Watch out if there are any pointers inside!

There is one major limitation with using "write": Whether you're writing a single variable, an array, a struct, or an object, if it contains a pointer to something in memory, all that will be written to the file concerning that thing is the pointer itself.

For example, if you have an array of "char *"s and you write it out, all that will go into the file is the pointers, not the character arrays that they point to. So the information about those character arrays is lost as soon as the program ends. On top of that, the pointers that were written to the file are completely useless the next time you read them in, because they point to memory that you were using the last time you ran the program. Who knows what's there now?!

So if you have an array, struct or object that contains a pointer, you'll have to create a function that writes out it's components individually, making sure to follow any pointers and print out the thing pointed to, rather than the pointer itself. Any or all of this can still be written in binary format, it just has to be done piece by piece. If you are using an object of a class that you didn't write, you should assume it contains pointers and don't write it using a single "write" with sizeof the classname. Instead, use one of the class's own output functions.


What about "empty" spaces?

What if you use "write" on something that hasn't been completely filled with values.
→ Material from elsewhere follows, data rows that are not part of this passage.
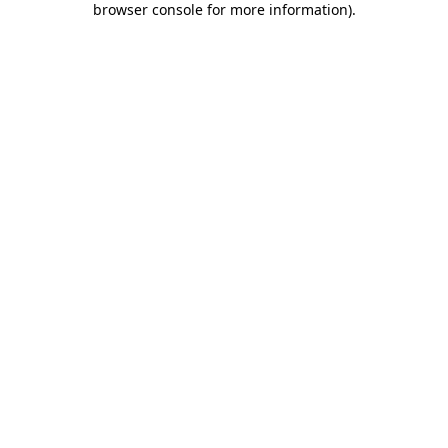
browser console for more information)
.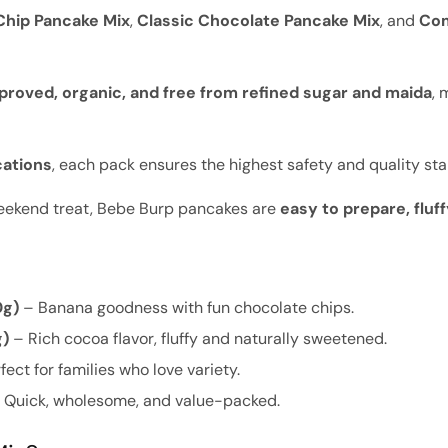
hip Pancake Mix
,
Classic Chocolate Pancake Mix
, and
Co
roved, organic, and free from refined sugar and maida
, 
cations
, each pack ensures the highest safety and quality st
weekend treat, Bebe Burp pancakes are
easy to prepare, flu
0g)
– Banana goodness with fun chocolate chips.
g)
– Rich cocoa flavor, fluffy and naturally sweetened.
fect for families who love variety.
 Quick, wholesome, and value-packed.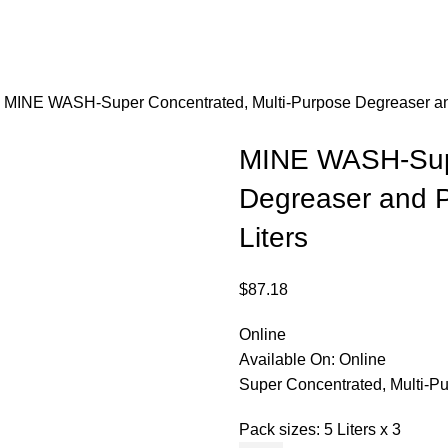
s
MINE WASH-Super Concentrated, Multi-Purpose Degreaser and
MINE WASH-Supe
Degreaser and P
Liters
$
87.18
Online
Available On:
Online
Super Concentrated, Multi-P
Pack sizes: 5 Liters x 3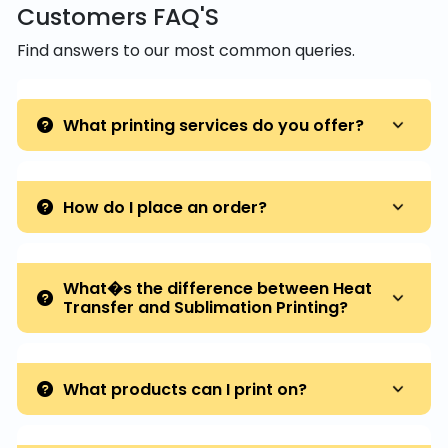
Customers FAQ'S
Find answers to our most common queries.
What printing services do you offer?
How do I place an order?
What�s the difference between Heat
Transfer and Sublimation Printing?
What products can I print on?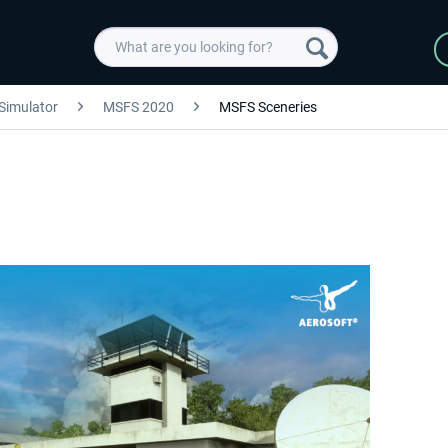
 Simulator
MSFS 2020
MSFS Sceneries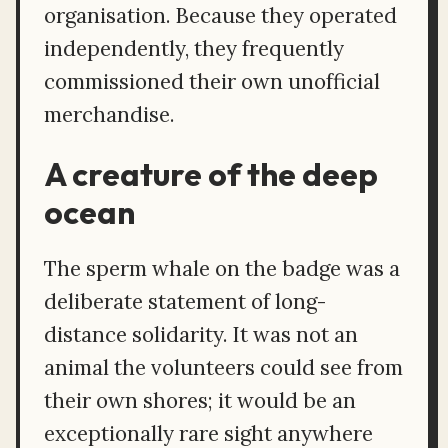
organisation. Because they operated
independently, they frequently
commissioned their own unofficial
merchandise.
A creature of the deep
ocean
The sperm whale on the badge was a
deliberate statement of long-
distance solidarity. It was not an
animal the volunteers could see from
their own shores; it would be an
exceptionally rare sight anywhere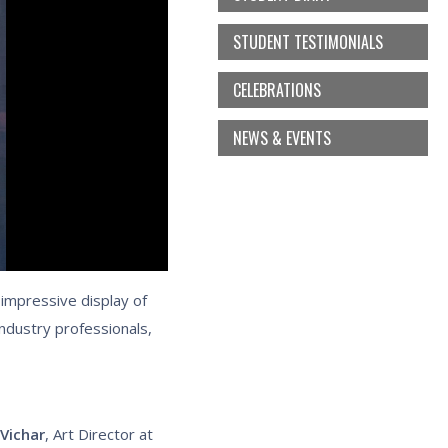
STUDENT TESTIMONIALS
CELEBRATIONS
NEWS & EVENTS
 impressive display of
ndustry professionals,
 Vichar
, Art Director at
As a simple example, imagine we have an array of 100 ints and we've put values into only the first 36 slots. If we use "write" to write out the entire array -- all 100 slots -- there is no problem. The last 64 slots have something in them, it's just meaningless junk, and that's what will get written out. We can later read the array back into memory and we'll get the first 36 slots filled with our integers, and the last 64 filled with exactly the same meaningless junk. This is not a problem, as long as we know not to look past the first 36 slots; and we needed to know this even when we were just dealing with the array in memory. Of course, once we write the array out to the file and stop the program, we've lost track of the number 36. So we probably would want to write it to the file also.
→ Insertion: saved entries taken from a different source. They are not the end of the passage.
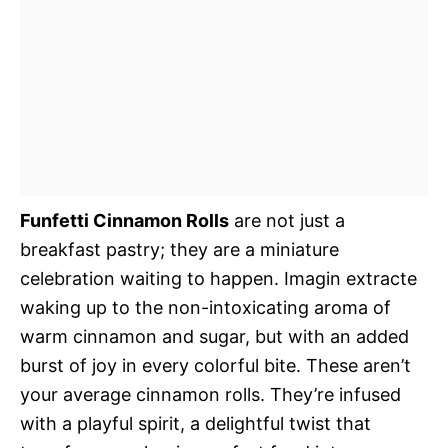
Funfetti Cinnamon Rolls
are not just a
breakfast pastry; they are a miniature
celebration waiting to happen. Imagin extracte
waking up to the non-intoxicating aroma of
warm cinnamon and sugar, but with an added
burst of joy in every colorful bite. These aren’t
your average cinnamon rolls. They’re infused
with a playful spirit, a delightful twist that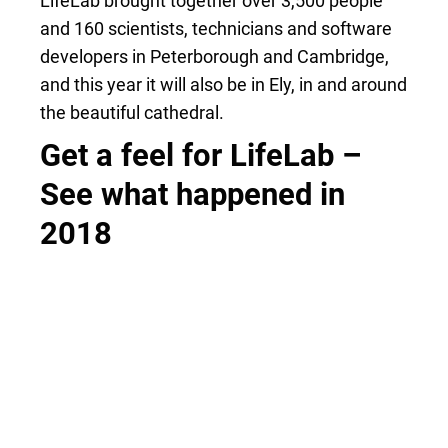
LifeLab brought together over 3,500 people
and 160 scientists, technicians and software
developers in Peterborough and Cambridge,
and this year it will also be in Ely, in and around
the beautiful cathedral.
Get a feel for LifeLab –
See what happened in
2018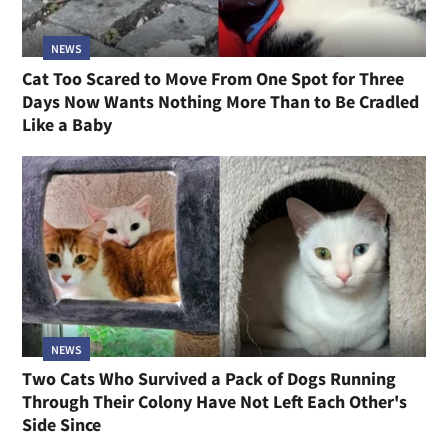
NEWS
Cat Too Scared to Move From One Spot for Three
Days Now Wants Nothing More Than to Be Cradled
Like a Baby
NEWS
Two Cats Who Survived a Pack of Dogs Running
Through Their Colony Have Not Left Each Other's
Side Since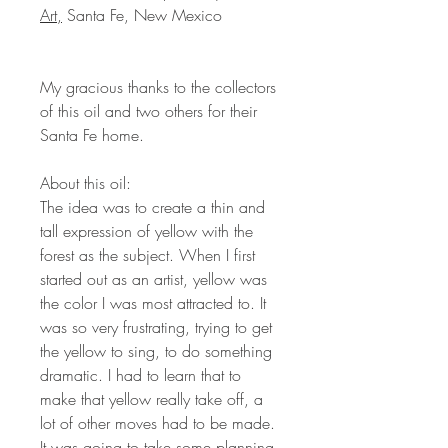
Art,
Santa Fe, New Mexico
My gracious thanks to the collectors
of this oil and two others for their
Santa Fe home.
About this oil:
The idea was to create a thin and
tall expression of yellow with the
forest as the subject. When I first
started out as an artist, yellow was
the color I was most attracted to. It
was so very frustrating, trying to get
the yellow to sing, to do something
dramatic. I had to learn that to
make that yellow really take off, a
lot of other moves had to be made.
It was going to take some planning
You may wonder why one would ever write out all 100 slots of an array when only 36 slots are in use. We might do this if we wanted to reserve room in the file for the array to expand. By writing out the "junk" slots, we make sure that the next thing in the file goes after them. If we need to, we can seek back to a junk spot and put some real data there. This kind of thing is done, for example, when we write a B-tree node or a hash table bucket, as you have seen (or will see) in lecture.
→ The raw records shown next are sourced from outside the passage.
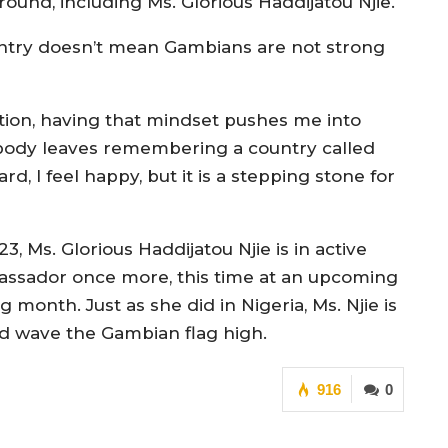
 round, including Ms. Glorious Haddijatou Njie.
untry doesn’t mean Gambians are not strong
tion, having that mindset pushes me into
body leaves remembering a country called
, I feel happy, but it is a stepping stone for
, Ms. Glorious Haddijatou Njie is in active
assador once more, this time at an upcoming
month. Just as she did in Nigeria, Ms. Njie is
nd wave the Gambian flag high.
916
0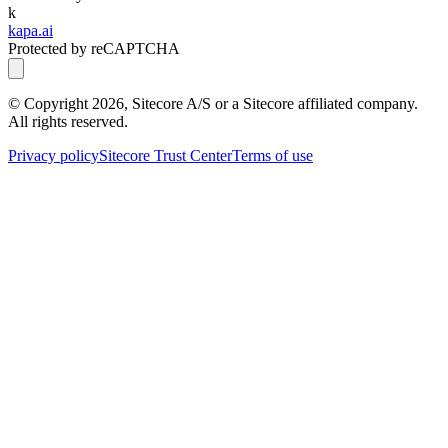
k
kapa.ai
Protected by reCAPTCHA
© Copyright
2026
, Sitecore A/S or a Sitecore affiliated company.
All rights reserved.
Privacy policy
Sitecore Trust Center
Terms of use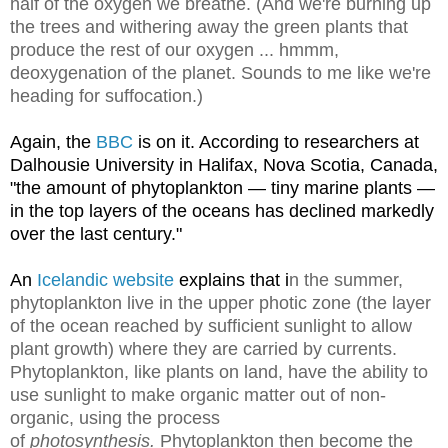
half of the oxygen we breathe. (And we're burning up
the trees and withering away the green plants that
produce the rest of our oxygen ... hmmm,
deoxygenation of the planet. Sounds to me like we're
heading for suffocation.)
Again, the
BBC
is on it. According to researchers at
Dalhousie University in Halifax, Nova Scotia, Canada,
"the amount of phytoplankton — tiny marine plants —
in the top layers of the oceans has declined markedly
over the last century."
An
Icelandic website
explains that i
n the summer,
phytoplankton live in the upper photic zone (the layer
of the ocean reached by sufficient sunlight to allow
plant growth) where they are carried by currents.
Phytoplankton, like plants on land, have the ability to
use sunlight to make organic matter out of non-
organic, using the process
of
photosynthesis.
Phytoplankton then become the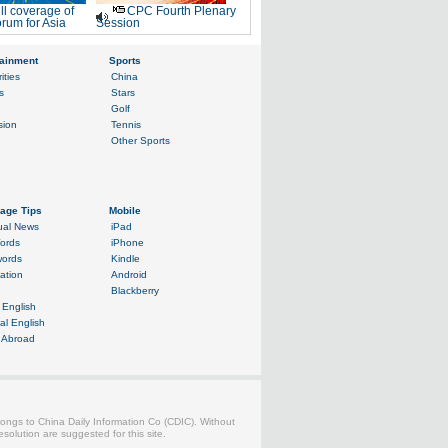
ll coverage of
CPC Fourth Plenary
rum for Asia
Session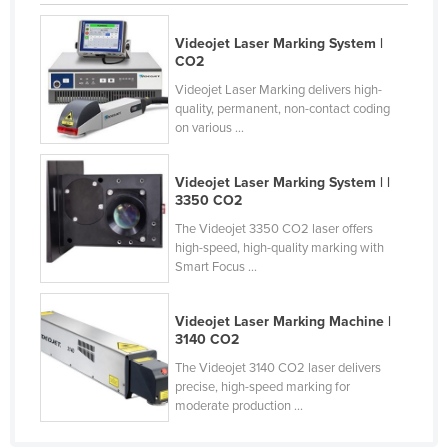
Holy See
Videojet Laser Marking System |
Honduras
CO2
Hungary
Videojet Laser Marking delivers high-
quality, permanent, non-contact coding
Iceland
on various ...
India
Indonesia
Videojet Laser Marking System | |
3350 CO2
Iran
The Videojet 3350 CO2 laser offers
Iraq
high-speed, high-quality marking with
Smart Focus ...
Ireland
Israel
Videojet Laser Marking Machine |
3140 CO2
Italy
The Videojet 3140 CO2 laser delivers
Jamaica
precise, high-speed marking for
Japan
moderate production ...
Jordan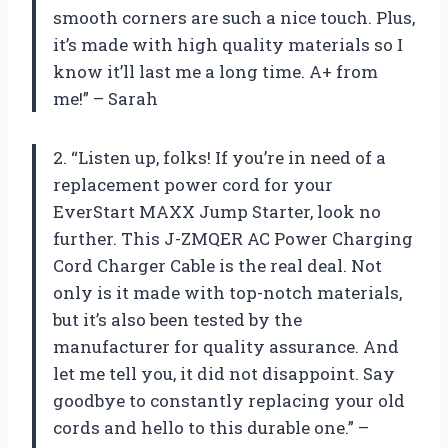
smooth corners are such a nice touch. Plus,
it’s made with high quality materials so I
know it’ll last me a long time. A+ from
me!” – Sarah
2. “Listen up, folks! If you’re in need of a
replacement power cord for your
EverStart MAXX Jump Starter, look no
further. This J-ZMQER AC Power Charging
Cord Charger Cable is the real deal. Not
only is it made with top-notch materials,
but it’s also been tested by the
manufacturer for quality assurance. And
let me tell you, it did not disappoint. Say
goodbye to constantly replacing your old
cords and hello to this durable one.” –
Only "read" what you've created using "write"

If you need a data file that you plan to read into memory (in whole or in part) using read, you should create that data file using write.

Why? Say some bytes from your data file are to be read into a struct. (The same observations hold for an instance of a class.) Even if you knew how to create a binary file using some editor, you'd still have to know exactly how many bytes to use for each member of the struct. This isn't as simple as it seems, because extra bytes may be used just so that a struct or part thereof uses some multiple of k bytes, for some k. [See the first Q&A question on page 353 of King.]

To see an example of this, make an instance of this struct and write it to a file:

        typedef struct {
                int id;
                char a[5];
        } rec;
Then use od to see how many bytes are there and what is in them. Try this again with array sizes other than 5 for member `a' of the struct.

Using write to create an initial data file isn't a big problem. You could write a little program that prompts you for the data, puts it into appropriate variables(s) in memory -- perhaps into a struct -- and then writes it. Or you could have your program randomly generate data values to write.